La rue d'Enfer, outre le couvent des Chartreux, renfermait d'autres établissements religieux. Au nº 2 était le collége du Mans, qui occupait l'ancien hôtel Marillac. Au nº 8 était le séminaire Saint-Louis, fondé en 1683 et occupé aujourd'hui par une caserne. Au nº 45 était le couvent-noviciat des Feuillants, fondé en 1633. Au nº 74 était l'institution de l'Oratoire, fondée en 1650 pour le noviciat de cette illustre congrégation (Voir rue Saint-Honoré p. 239); c'était en même temps une maison de retraite «pour d'illustres solitaires, dit Piganiol, qui en sont sortis pénitents,» tels que l'abbé de Rancé, réformateur de la Trappe, le cardinal Lecamus, le chancelier Pontchartrain, le maréchal de Biron, qui y mourut en 1756. C'est aujourd'hui l'hospice des Enfants-Trouvés, dont nous allons parler.
Les édifices publics que renferme aujourd'hui cette rue sont:
1º L'École des Mines, occupant les bâtiments de l'hôtel de Chaulnes, «l'un des plus parfaits, dit Piganiol, qu'il y ait à Paris.» Cet hôtel avait été construit en 1706 par les Chartreux et leur appartenait. De grands embellissements y ont été récemment opérés, et l'on vient de lui ajouter une façade monumentale. L'École des Mines, fondée en 1783 et réorganisée en 1794, a de très-riches collections, qui renferment plus de cent cinquante mille échantillons.
2º L'hospice des Enfants-Trouvés (nº 71).--Dans les temps anciens, les évêques de Paris avaient près de Notre-Dame une maison destinée à recevoir les enfants abandonnés, lesquels étaient exposés dans l'église même pour exciter la pitié des fidèles; nonobstant, la plupart de ces malheureuses créatures périssaient sans secours. En 1552, un arrêt du Parlement ordonna de mettre les enfants trouvés à l'hôpital de la Trinité et enjoignit aux seigneurs ecclésiastiques, haut-justiciers de Paris, de pourvoir à leur entretien. Cet arrêt ne fut qu'à demi exécuté, car les seigneurs, au nombre de seize, donnèrent seulement une rente de 960 livres par an.
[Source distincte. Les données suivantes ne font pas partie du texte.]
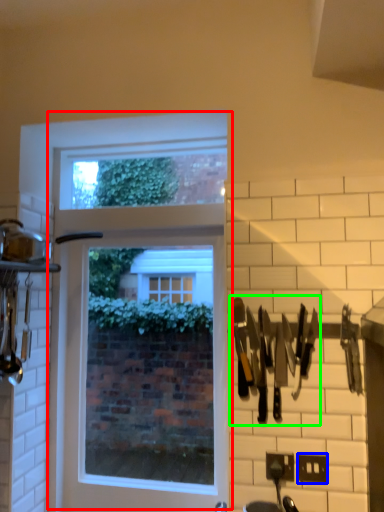 Question: Which object is positioned closest to window (highlighted by a red box)? Select from electric outlet (highlighted by a blue box) and cutlery (highlighted by a green box).

Choices:
 (A) electric outlet
 (B) cutlery

Answer: (B) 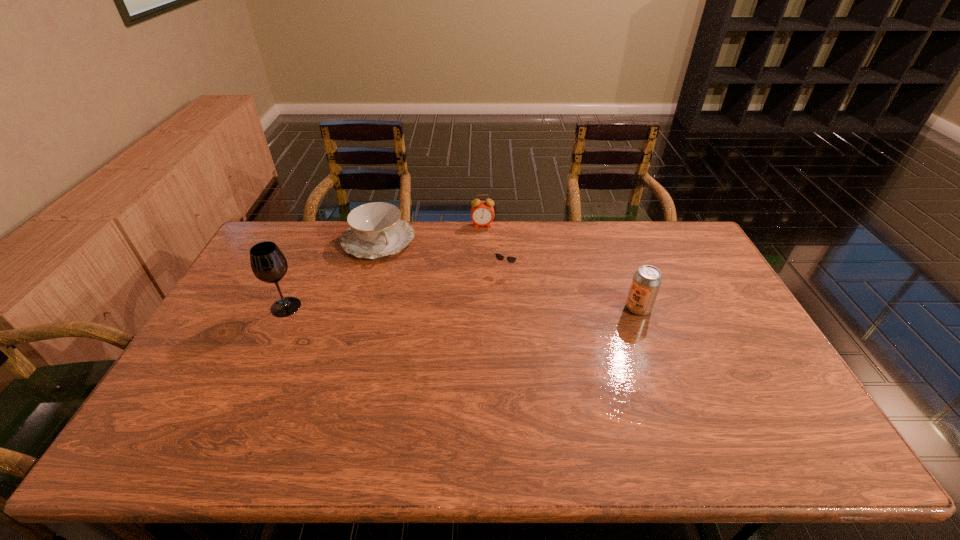 Locate an element on the screen. free space that satisfies the following two spatial constraints: 1. on the back side of the sunglasses; 2. on the left side of the wineglass is located at coordinates (304, 268).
En 1570, on établit les enfants trouvés dans deux maisons voisines du port Saint-Landry; mais ils continuèrent à mourir, faute de soins, ou à être l'objet du plus infâme trafic, «le prix courant des enfants trouvés étant de vingt sols.» En 1638, Vincent de Paul réunit les dames pieuses avec lesquelles il opérait toutes ses fondations charitables, et leur proposa de fonder un hospice pour les enfants trouvés. Cet hospice fut établi près de la porte Saint-Victor, mais ses ressources étaient encore si faibles qu'on fut obligé de tirer au sort les enfants qu'on élèverait et d'abandonner les autres. Trois cent douze furent ainsi conservés. En 1641, le roi donna aux enfants trouvés le château de Bicêtre et douze cents livres de rente. En 1667, le Parlement ordonna aux seigneurs haut-justiciers de fournir une rente de quinze cents livres pour leur entretien. En 1670, il fut résolu de leur bâtir un hospice dans le faubourg Saint-Antoine, et la reine Marie-Thérèse en posa la première pierre. En 1800, cet hospice a été transféré rue d'Enfer, et il renferme sept cents lits ou berceaux: on n'y reçoit que des enfants qui ont moins de deux ans; passé cet âge, ils sont envoyés à l'hospice des orphelins; mais ce chiffre de sept cents lits ne représente qu'une partie de la population secourue par cet hospice, la plupart des enfants étant envoyés en nourrice dans les campagnes. Ce dernier chiffre s'est élevé à 22,615 pour 1850. En 1670, le nombre des enfants admis dans l'hôpital ou entretenus par lui était de 500; en 1700, de 1,750; en 1740, de 3,150; en 1770, de 6,000; en 1790, de 5,800; en 1795, de 3,200; en 1812, de 5,400; en 1840, de 4,800.
3º L'infirmerie de Marie-Thérèse, fondée en 1819 par la duchesse d'Angoulême et madame de Châteaubriand, pour les prêtres infirmes et malades. Auprès d'elle est la maison qui fut habitée longtemps par Chateaubriand: «Je m'y trouvais à la fois, dit-il lui-même, dans un monastère, dans une ferme, un verger et un parc.»
La rue d'Enfer est coupée dans sa partie supérieure par l'avenue de l'Observatoire, qui est le prolongement de l'avenue du Luxembourg. C'est à l'extrémité septentrionale de cette avenue que le maréchal Ney a été fusillé le 7 décembre 1815. Un monument a été élevé à la place où cette illustre victime de nos discordes est tombée sous les balles royalistes. L'avenue de l'Observatoire aboutit en face de cet édifice, lequel se trouve ainsi dans l'axe du palais du Luxembourg.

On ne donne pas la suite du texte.